PROBLEM TO SOLVE ▸
The part to set down runs from the first line of the data below through the line with "Представьте себе: вы", inclusive; write it exactly and leave out the pictures.
Segment Open
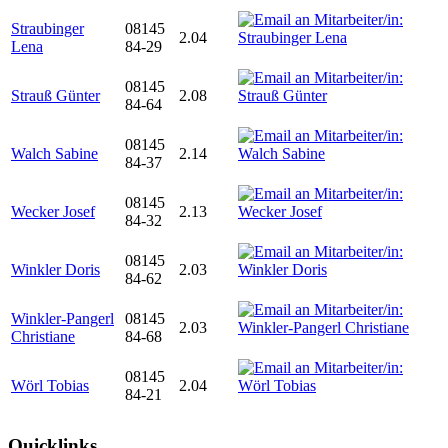
Straubinger
08145
2.04
Lena
84-29
08145
Strauß Günter
2.08
84-64
08145
Walch Sabine
2.14
84-37
08145
Wecker Josef
2.13
84-32
08145
Winkler Doris
2.03
84-62
Winkler-Pangerl
08145
2.03
Christiane
84-68
08145
Wörl Tobias
2.04
84-21
Quicklinks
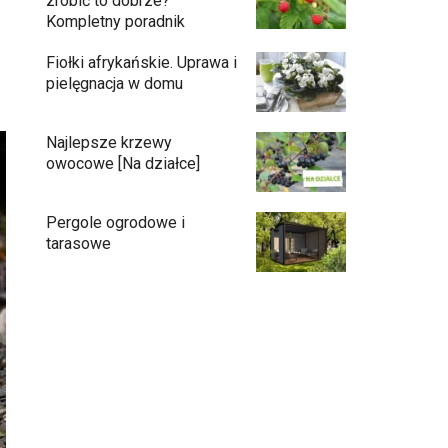
zrobić to dobrze?
Kompletny poradnik
Fiołki afrykańskie. Uprawa i
pielęgnacja w domu
Najlepsze krzewy
owocowe [Na działce]
Pergole ogrodowe i
tarasowe
Eufy C15 — robot koszący bez pętli i bez
stresu
Jak pozbyć się mrówek z domu?
Czy chrząszcze guniaka wyrządzają
szkody?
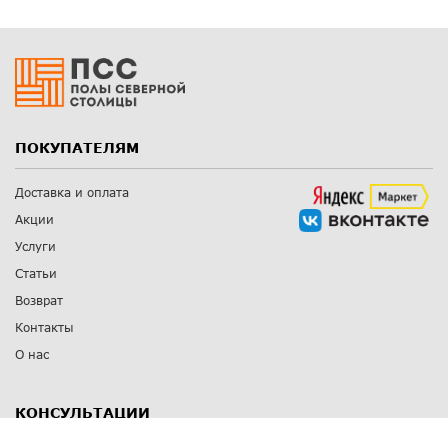
ПОКУПАТЕЛЯМ
Доставка и оплата
Акции
Услуги
Статьи
Возврат
Контакты
О нас
КОНСУЛЬТАЦИИ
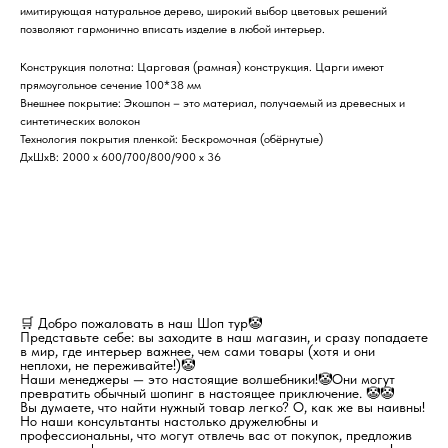
имитирующая натуральное дерево, широкий выбор цветовых решений
позволяют гармонично вписать изделие в любой интерьер.
Конструкция полотна: Царговая (рамная) конструкция. Царги имеют
прямоугольное сечение 100*38 мм
Внешнее покрытие: Экошпон – это материал, получаемый из древесных и
синтетических волокон
Технология покрытия пленкой: Бескромочная (обёрнутые)
ДхШхВ: 2000 х 600/700/800/900 х 36
🛒 Добро пожаловать в наш Шоп тур🤡
Представьте себе: вы заходите в наш магазин, и сразу попадаете
в мир, где интерьер важнее, чем сами товары (хотя и они
неплохи, не переживайте!)🤡
Наши менеджеры — это настоящие волшебники!🤡Они могут
превратить обычный шопинг в настоящее приключение. 🤡🤡
Вы думаете, что найти нужный товар легко? О, как же вы наивны!
Но наши консультанты настолько дружелюбны и
профессиональны, что могут отвлечь вас от покупок, предложив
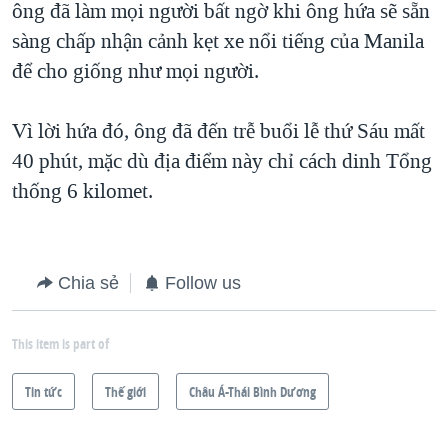
ông đã làm mọi người bất ngờ khi ông hứa sẽ sẵn
QUAN HỆ VIỆT MỸ
sàng chấp nhận cảnh kẹt xe nổi tiếng của Manila
để cho giống như mọi người.
Vì lời hứa đó, ông đã đến trễ buổi lễ thứ Sáu mất
40 phút, mặc dù địa điểm này chỉ cách dinh Tổng
thống 6 kilomet.
Chia sẻ
Follow us
This item is part of
Tin tức
Thế giới
Châu Á-Thái Bình Dương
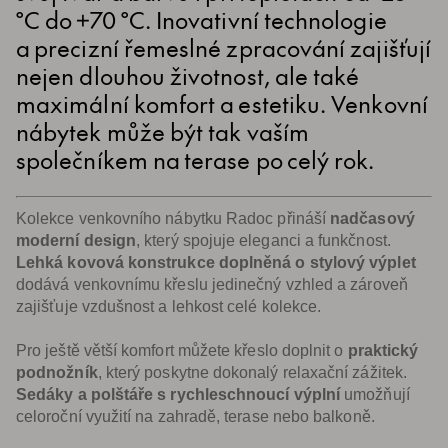
°C do +70 °C. Inovativní technologie
a precizní řemeslné zpracování zajišťují
nejen dlouhou životnost, ale také
maximální komfort a estetiku. Venkovní
nábytek může být tak vaším
společníkem na terase po celý rok.
Kolekce venkovního nábytku Radoc přináší
nadčasový
moderní design
, který spojuje eleganci a funkčnost.
Lehká kovová konstrukce doplněná o stylový výplet
dodává venkovnímu křeslu jedinečný vzhled a zároveň
zajišťuje vzdušnost a lehkost celé kolekce.
Pro ještě větší komfort můžete křeslo doplnit o
praktický
podnožník
, který poskytne dokonalý relaxační zážitek.
Sedáky a polštáře s rychleschnoucí výplní
umožňují
celoroční využití na zahradě, terase nebo balkoně.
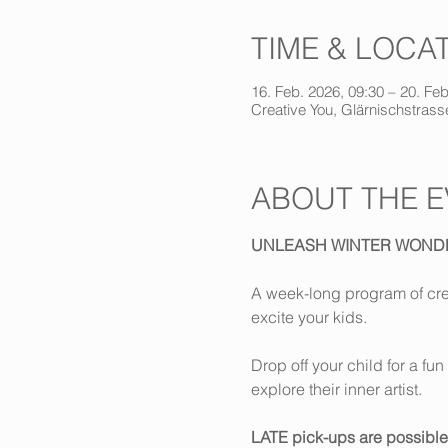
TIME & LOCA
16. Feb. 2026, 09:30 – 20. Feb
Creative You, Glärnischstrasse
ABOUT THE E
UNLEASH WINTER WOND
A week-long program of crea
excite your kids.
Drop off your child for a f
explore their inner artist.
LATE pick-ups are possible 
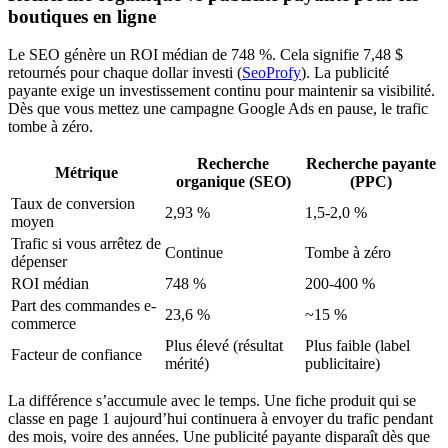
boutiques en ligne
Le SEO génère un ROI médian de 748 %. Cela signifie 7,48 $
retournés pour chaque dollar investi (
SeoProfy
). La publicité
payante exige un investissement continu pour maintenir sa visibilité.
Dès que vous mettez une campagne Google Ads en pause, le trafic
tombe à zéro.
Recherche
Recherche payante
Métrique
organique (SEO)
(PPC)
Taux de conversion
2,93 %
1,5-2,0 %
moyen
Trafic si vous arrêtez de
Continue
Tombe à zéro
dépenser
ROI médian
748 %
200-400 %
Part des commandes e-
23,6 %
~15 %
commerce
Plus élevé (résultat
Plus faible (label
Facteur de confiance
mérité)
publicitaire)
La différence s’accumule avec le temps. Une fiche produit qui se
classe en page 1 aujourd’hui continuera à envoyer du trafic pendant
des mois, voire des années. Une publicité payante disparaît dès que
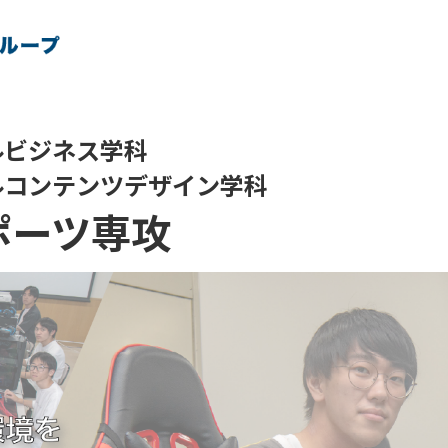
ルビジネス学科
ルコンテンツデザイン学科
ポーツ専攻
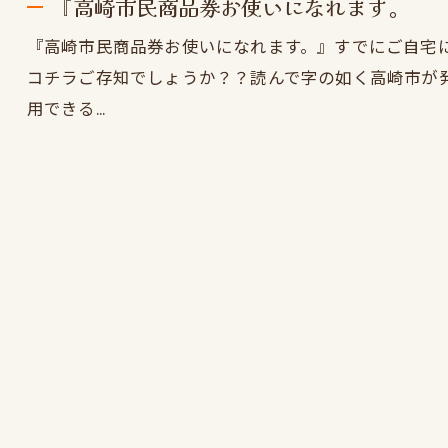
『高崎市民商品券お使いになれます。
『高崎市民商品券お使いになれます。』すでにご自宅
コチラご存知でしょうか？？読んで字の如く高崎市が発
用できる…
Segment Closed
RESPONSE BOX ▸
Straubinger
08145
2.04
Lena
84-29
08145
Strauß Günter
2.08
84-64
08145
Walch Sabine
2.14
84-37
08145
Wecker Josef
2.13
84-32
08145
Winkler Doris
2.03
84-62
Winkler-Pangerl
08145
2.03
Christiane
84-68
08145
Wörl Tobias
2.04
84-21
Quicklinks
zrobić to dobrze?
Kompletny poradnik
Fiołki afrykańskie. Uprawa i
pielęgnacja w domu
Najlepsze krzewy
owocowe [Na działce]
Pergole ogrodowe i
tarasowe
Eufy C15 — robot koszący bez pętli i bez
stresu
Jak pozbyć się mrówek z domu?
Czy chrząszcze guniaka wyrządzają
szkody?
ПОКУПАТЕЛЯМ
Доставка и оплата
Акции
Услуги
Статьи
Возврат
Контакты
О нас
КОНСУЛЬТАЦИИ
имитирующая натуральное дерево, широкий выбор цветовых решений
позволяют гармонично вписать изделие в любой интерьер.
Конструкция полотна: Царговая (рамная) конструкция. Царги имеют
прямоугольное сечение 100*38 мм
Внешнее покрытие: Экошпон – это материал, получаемый из древесных и
синтетических волокон
Технология покрытия пленкой: Бескромочная (обёрнутые)
ДхШхВ: 2000 х 600/700/800/900 х 36
🛒 Добро пожаловать в наш Шоп тур🤡
Представьте себе: вы заходите в наш магазин, и сразу попадаете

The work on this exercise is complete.